About the Book
Applied Data Science with Python and Jupyter teaches you the skills you need for entry-level data science. You'll learn about some of the most commonly used libraries that are part of the Anaconda distribution, and then explore machine learning models with real datasets to give you the skills and exposure you need for the real world. You'll finish up by learning how easy it can be to scrape and gather your own data from the open web so that you can apply your new skills in an actionable context.
About the Author
Alex Galea has been doing data analysis professionally since graduating with a master's in physics from the University of Guelph in Canada. He developed a keen interest in Python while researching quantum gases as part of his graduate studies. More recently, Alex has been doing web data analytics, where Python continues to play a large part in his work. He frequently blogs about work and personal projects, which are generally data-centric and usually involve Python and Jupyter Notebooks.
Objectives
- Get up and running with the Jupyter ecosystem
- Identify potential areas of investigation and perform exploratory data analysis
- Plan a machine learning classification strategy and train classification models
- Use validation curves and dimensionality reduction to tune and enhance your models
- Scrape tabular data from web pages and transform it into Pandas DataFrames
- Create interactive, web-friendly visualizations to clearly communicate your findings
Audience
Applied Data Science with Python and Jupyter is ideal for professionals with a variety of job descriptions across a large range of industries, given the rising popularity and accessibility of data science. You'll need some prior experience with Python, with any prior work with libraries such as Pandas, Matplotlib, and Pandas providing you a useful head start.
Approach
Applied Data Science with Python and Jupyter covers every aspect of the standard data workflow process with a perfect blend of theory, practical hands-on coding, and relatable illustrations. Each module is designed to build on the learnings of the previous chapter. The book contains multiple activities that use real-life business scenarios for you to practice and apply your new skills in a highly relevant context.

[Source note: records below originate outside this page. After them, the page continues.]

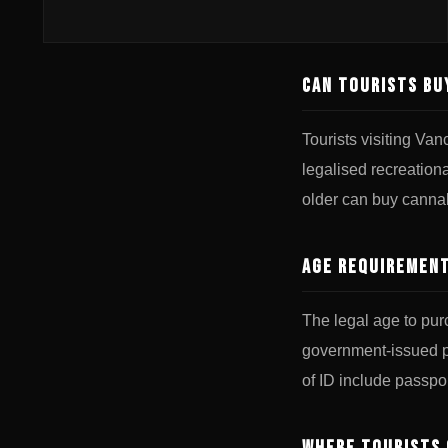
Can Tourists Bu
Tourists visiting Va
legalised recreation
older can buy cannab
Age Requirement
The legal age to pur
government-issued ph
of ID include passpor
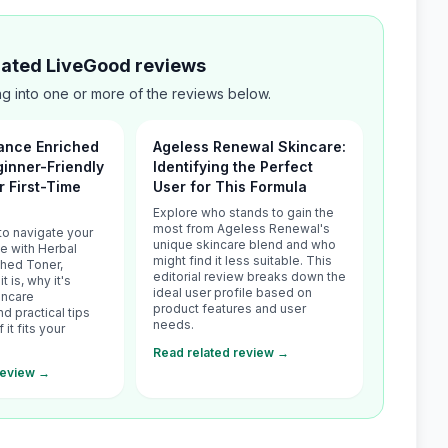
elated LiveGood reviews
g into one or more of the reviews below.
ance Enriched
Ageless Renewal Skincare:
ginner-Friendly
Identifying the Perfect
r First-Time
User for This Formula
Explore who stands to gain the
most from Ageless Renewal's
to navigate your
unique skincare blend and who
ce with Herbal
might find it less suitable. This
ched Toner,
editorial review breaks down the
t is, why it's
ideal user profile based on
incare
product features and user
 practical tips
needs.
 it fits your
Read related review →
review →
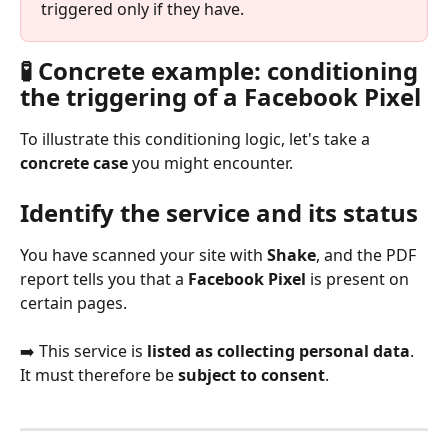
triggered only if they have.
🧪 Concrete example: conditioning 
the triggering of a Facebook Pixel
To illustrate this conditioning logic, let's take a 
concrete case
 you might encounter.
Identify the service and its status
You have scanned your site with 
Shake
, and the PDF 
report tells you that a 
Facebook Pixel
 is present on 
certain pages.
➡️ This service is 
listed as collecting personal data
. 
It must therefore be 
subject to consent
.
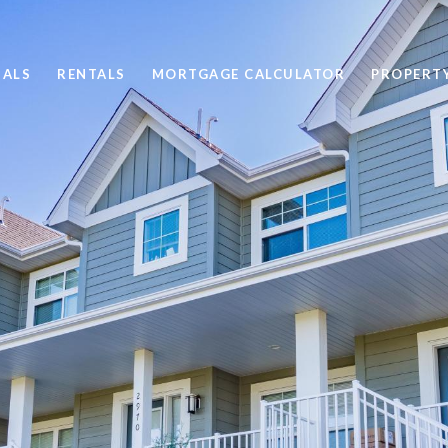
SALS
RENTALS
MORTGAGE CALCULATOR
PROPERT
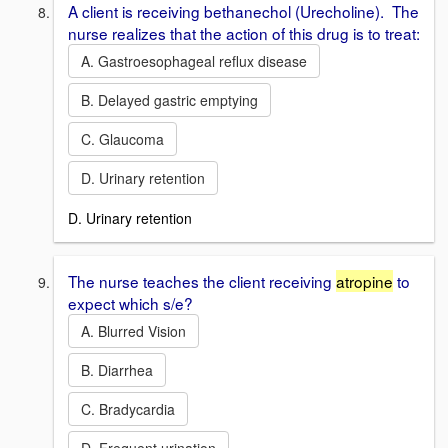
A client is receiving bethanechol (Urecholine). The
nurse realizes that the action of this drug is to treat:
A. Gastroesophageal reflux disease
B. Delayed gastric emptying
C. Glaucoma
D. Urinary retention
D. Urinary retention
The nurse teaches the client receiving
atropine
to
expect which s/e?
A. Blurred Vision
B. Diarrhea
C. Bradycardia
D. Frequent urination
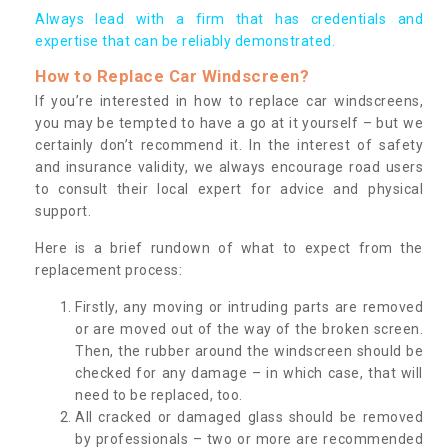
Always lead with a firm that has credentials and
expertise that can be reliably demonstrated.
How to Replace Car Windscreen?
If you’re interested in how to replace car windscreens,
you may be tempted to have a go at it yourself – but we
certainly don’t recommend it. In the interest of safety
and insurance validity, we always encourage road users
to consult their local expert for advice and physical
support.
Here is a brief rundown of what to expect from the
replacement process:
Firstly, any moving or intruding parts are removed
or are moved out of the way of the broken screen.
Then, the rubber around the windscreen should be
checked for any damage – in which case, that will
need to be replaced, too.
All cracked or damaged glass should be removed
by professionals – two or more are recommended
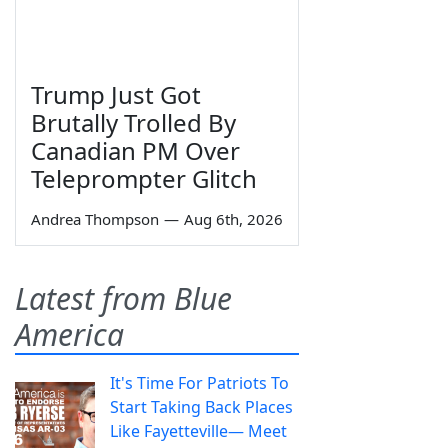
Trump Just Got
Brutally Trolled By
Canadian PM Over
Teleprompter Glitch
Andrea Thompson
—
Aug 6th, 2026
Latest from Blue
America
It's Time For Patriots To
Start Taking Back Places
Like Fayetteville— Meet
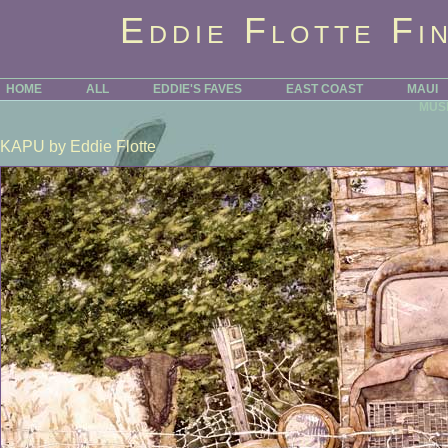
Eddie Flotte Fi
HOME
ALL
EDDIE'S FAVES
EAST COAST
MAUI
MUS
KAPU
by Eddie Flotte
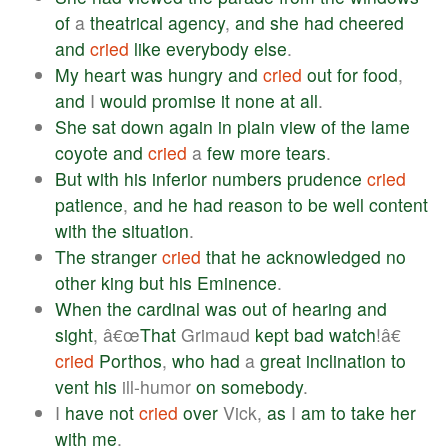
of
a
theatrical
agency
,
and
she
had
cheered
and
cried
like
everybody
else
.
My
heart
was
hungry
and
cried
out
for
food
,
and
I
would
promise
it
none
at
all
.
She
sat
down
again
in
plain
view
of
the
lame
coyote
and
cried
a
few
more
tears
.
But
with
his
inferior
numbers
prudence
cried
patience
,
and
he
had
reason
to
be
well
content
with
the
situation
.
The
stranger
cried
that
he
acknowledged
no
other
king
but
his
Eminence
.
When
the
cardinal
was
out
of
hearing
and
sight
, â€œ
That
Grimaud
kept
bad
watch
!â€
cried
Porthos
,
who
had
a
great
inclination
to
vent
his
ill-humor
on
somebody
.
I
have
not
cried
over
Vick,
as
I
am
to
take
her
with
me
.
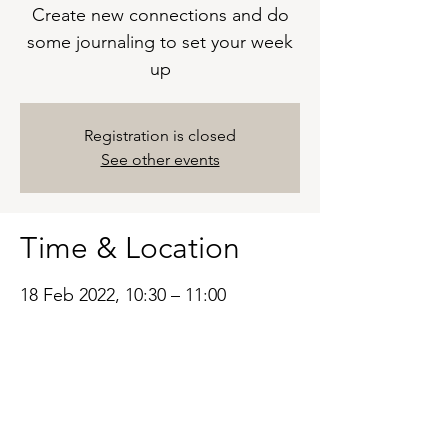
Create new connections and do
some journaling to set your week
up
Registration is closed
See other events
Time & Location
18 Feb 2022, 10:30 – 11:00
ZOOM
Based in the United Kingdom.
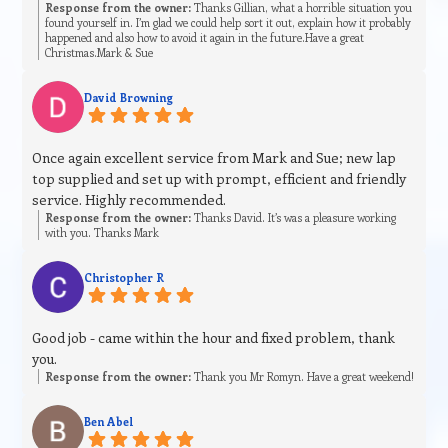
Response from the owner:
Thanks Gillian, what a horrible situation you
found yourself in. I’m glad we could help sort it out, explain how it probably
happened and also how to avoid it again in the future.Have a great
Christmas.Mark & Sue
David Browning
Once again excellent service from Mark and Sue; new lap
top supplied and set up with prompt, efficient and friendly
service. Highly recommended.
Response from the owner:
Thanks David. It’s was a pleasure working
with you. Thanks Mark
Christopher R
Good job - came within the hour and fixed problem, thank
you.
Response from the owner:
Thank you Mr Romyn. Have a great weekend!
Ben Abel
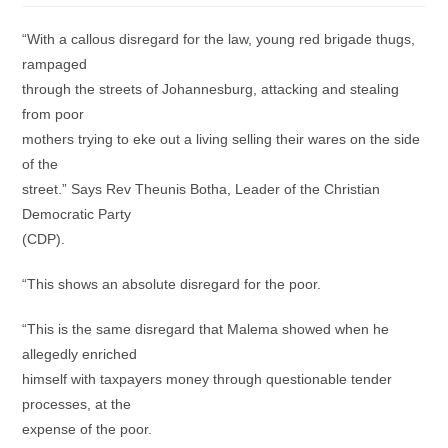
“With a callous disregard for the law, young red brigade thugs,
rampaged
through the streets of Johannesburg, attacking and stealing
from poor
mothers trying to eke out a living selling their wares on the side
of the
street.” Says Rev Theunis Botha, Leader of the Christian
Democratic Party
(CDP).
“This shows an absolute disregard for the poor.
“This is the same disregard that Malema showed when he
allegedly enriched
himself with taxpayers money through questionable tender
processes, at the
expense of the poor.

Minimum Hardware Requirements
The minimum hardware requirements are as follows:
- Processor: Intel i5 (or equivalent)
- Memory: 8 GB RAM
- Hard disk: 10 GB
- An internet connection
Software Requirements
You'll also need the following software installed in advance:
- Python 3.5+
- Anaconda 4.3+
- Python libraries included with Anaconda installation:
- matplotlib 2.1.0+
- ipython 6.1.0+
- requests 2.18.4+
- beautifulsoup4 4.6.0+
- numpy 1.13.1+
- pandas 0.20.3+
- scikit-learn 0.19.0+
- seaborn 0.8.0+
- bokeh 0.12.10+
- Python libraries that require manual installation:
- mlxtend
- version_information
- ipython-sql
- pdir2
- graphviz
Installation and Setup
Before you start with this book, we'll install Anaconda environment which consists of Python and Jupyter Notebook.
Installing Anaconda
- Visit https://www.anaconda.com/download/ in your browser.
- Click on Windows, Mac, or Linux, depending on the OS you are working on.
- Next, click on the Download option. Make sure you download the latest version.
- Open the installer after download.
- Follow the steps in the installer and that's it! Your Anaconda distribution is ready.
Updating Jupyter and Installing Dependencies
- Search for Anaconda Prompt and open it.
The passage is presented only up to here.